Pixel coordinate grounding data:
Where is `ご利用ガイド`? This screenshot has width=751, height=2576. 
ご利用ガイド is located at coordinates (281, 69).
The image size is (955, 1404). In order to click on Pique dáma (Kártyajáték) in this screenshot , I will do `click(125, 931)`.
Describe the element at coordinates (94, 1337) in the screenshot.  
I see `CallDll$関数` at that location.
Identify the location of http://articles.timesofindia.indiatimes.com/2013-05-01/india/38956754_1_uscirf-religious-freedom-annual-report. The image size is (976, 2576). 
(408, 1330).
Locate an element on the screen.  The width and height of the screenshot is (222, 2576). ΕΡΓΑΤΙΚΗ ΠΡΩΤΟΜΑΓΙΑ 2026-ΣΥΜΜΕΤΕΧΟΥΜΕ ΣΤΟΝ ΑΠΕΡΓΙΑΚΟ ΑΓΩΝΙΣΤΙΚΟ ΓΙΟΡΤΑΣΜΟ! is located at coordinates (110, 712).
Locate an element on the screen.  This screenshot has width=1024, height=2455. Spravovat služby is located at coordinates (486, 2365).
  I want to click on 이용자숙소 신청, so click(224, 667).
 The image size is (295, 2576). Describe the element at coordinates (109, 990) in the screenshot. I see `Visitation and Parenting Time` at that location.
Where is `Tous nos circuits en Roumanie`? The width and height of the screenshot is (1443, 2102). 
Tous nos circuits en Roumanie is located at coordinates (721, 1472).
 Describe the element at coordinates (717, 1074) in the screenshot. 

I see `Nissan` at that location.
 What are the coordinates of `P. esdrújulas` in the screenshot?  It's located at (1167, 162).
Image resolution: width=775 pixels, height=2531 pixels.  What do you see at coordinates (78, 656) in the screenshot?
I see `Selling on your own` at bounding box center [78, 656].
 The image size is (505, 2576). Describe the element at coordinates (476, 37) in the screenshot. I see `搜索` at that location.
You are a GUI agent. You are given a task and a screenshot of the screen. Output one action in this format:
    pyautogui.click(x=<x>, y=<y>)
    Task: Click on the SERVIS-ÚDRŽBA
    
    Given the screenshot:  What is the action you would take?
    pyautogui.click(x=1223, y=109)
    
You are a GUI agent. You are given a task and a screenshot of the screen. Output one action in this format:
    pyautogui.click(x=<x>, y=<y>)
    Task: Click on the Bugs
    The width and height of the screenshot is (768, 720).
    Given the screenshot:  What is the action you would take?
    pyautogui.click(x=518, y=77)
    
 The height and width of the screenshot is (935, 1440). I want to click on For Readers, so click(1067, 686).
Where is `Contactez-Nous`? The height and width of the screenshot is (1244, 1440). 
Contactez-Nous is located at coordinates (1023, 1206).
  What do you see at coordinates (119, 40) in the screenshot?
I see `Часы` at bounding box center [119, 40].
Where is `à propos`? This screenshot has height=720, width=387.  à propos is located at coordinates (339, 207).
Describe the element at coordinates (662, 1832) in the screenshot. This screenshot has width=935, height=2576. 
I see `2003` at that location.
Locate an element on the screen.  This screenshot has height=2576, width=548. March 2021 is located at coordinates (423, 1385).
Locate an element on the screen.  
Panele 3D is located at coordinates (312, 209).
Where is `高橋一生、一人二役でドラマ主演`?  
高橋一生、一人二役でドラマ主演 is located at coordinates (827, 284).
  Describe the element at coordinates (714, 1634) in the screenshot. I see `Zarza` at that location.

## DIRECTIONS
Produce an exact copy of the entries above.

## PROBLEM SOLUTION
Where is `ご利用ガイド`? This screenshot has width=751, height=2576. 
ご利用ガイド is located at coordinates (281, 69).
The image size is (955, 1404). In order to click on Pique dáma (Kártyajáték) in this screenshot , I will do `click(125, 931)`.
Describe the element at coordinates (94, 1337) in the screenshot.  
I see `CallDll$関数` at that location.
Identify the location of http://articles.timesofindia.indiatimes.com/2013-05-01/india/38956754_1_uscirf-religious-freedom-annual-report. The image size is (976, 2576). 
(408, 1330).
Locate an element on the screen.  The width and height of the screenshot is (222, 2576). ΕΡΓΑΤΙΚΗ ΠΡΩΤΟΜΑΓΙΑ 2026-ΣΥΜΜΕΤΕΧΟΥΜΕ ΣΤΟΝ ΑΠΕΡΓΙΑΚΟ ΑΓΩΝΙΣΤΙΚΟ ΓΙΟΡΤΑΣΜΟ! is located at coordinates (110, 712).
Locate an element on the screen.  This screenshot has width=1024, height=2455. Spravovat služby is located at coordinates (486, 2365).
  I want to click on 이용자숙소 신청, so click(224, 667).
 The image size is (295, 2576). Describe the element at coordinates (109, 990) in the screenshot. I see `Visitation and Parenting Time` at that location.
Where is `Tous nos circuits en Roumanie`? The width and height of the screenshot is (1443, 2102). 
Tous nos circuits en Roumanie is located at coordinates (721, 1472).
 Describe the element at coordinates (717, 1074) in the screenshot. 

I see `Nissan` at that location.
 What are the coordinates of `P. esdrújulas` in the screenshot?  It's located at (1167, 162).
Image resolution: width=775 pixels, height=2531 pixels.  What do you see at coordinates (78, 656) in the screenshot?
I see `Selling on your own` at bounding box center [78, 656].
 The image size is (505, 2576). Describe the element at coordinates (476, 37) in the screenshot. I see `搜索` at that location.
You are a GUI agent. You are given a task and a screenshot of the screen. Output one action in this format:
    pyautogui.click(x=<x>, y=<y>)
    Task: Click on the SERVIS-ÚDRŽBA
    
    Given the screenshot:  What is the action you would take?
    pyautogui.click(x=1223, y=109)
    
You are a GUI agent. You are given a task and a screenshot of the screen. Output one action in this format:
    pyautogui.click(x=<x>, y=<y>)
    Task: Click on the Bugs
    The width and height of the screenshot is (768, 720).
    Given the screenshot:  What is the action you would take?
    pyautogui.click(x=518, y=77)
    
 The height and width of the screenshot is (935, 1440). I want to click on For Readers, so click(1067, 686).
Where is `Contactez-Nous`? The height and width of the screenshot is (1244, 1440). 
Contactez-Nous is located at coordinates (1023, 1206).
  What do you see at coordinates (119, 40) in the screenshot?
I see `Часы` at bounding box center [119, 40].
Where is `à propos`? This screenshot has height=720, width=387.  à propos is located at coordinates (339, 207).
Describe the element at coordinates (662, 1832) in the screenshot. This screenshot has width=935, height=2576. 
I see `2003` at that location.
Locate an element on the screen.  This screenshot has height=2576, width=548. March 2021 is located at coordinates (423, 1385).
Locate an element on the screen.  
Panele 3D is located at coordinates (312, 209).
Where is `高橋一生、一人二役でドラマ主演`?  
高橋一生、一人二役でドラマ主演 is located at coordinates (827, 284).
  Describe the element at coordinates (714, 1634) in the screenshot. I see `Zarza` at that location.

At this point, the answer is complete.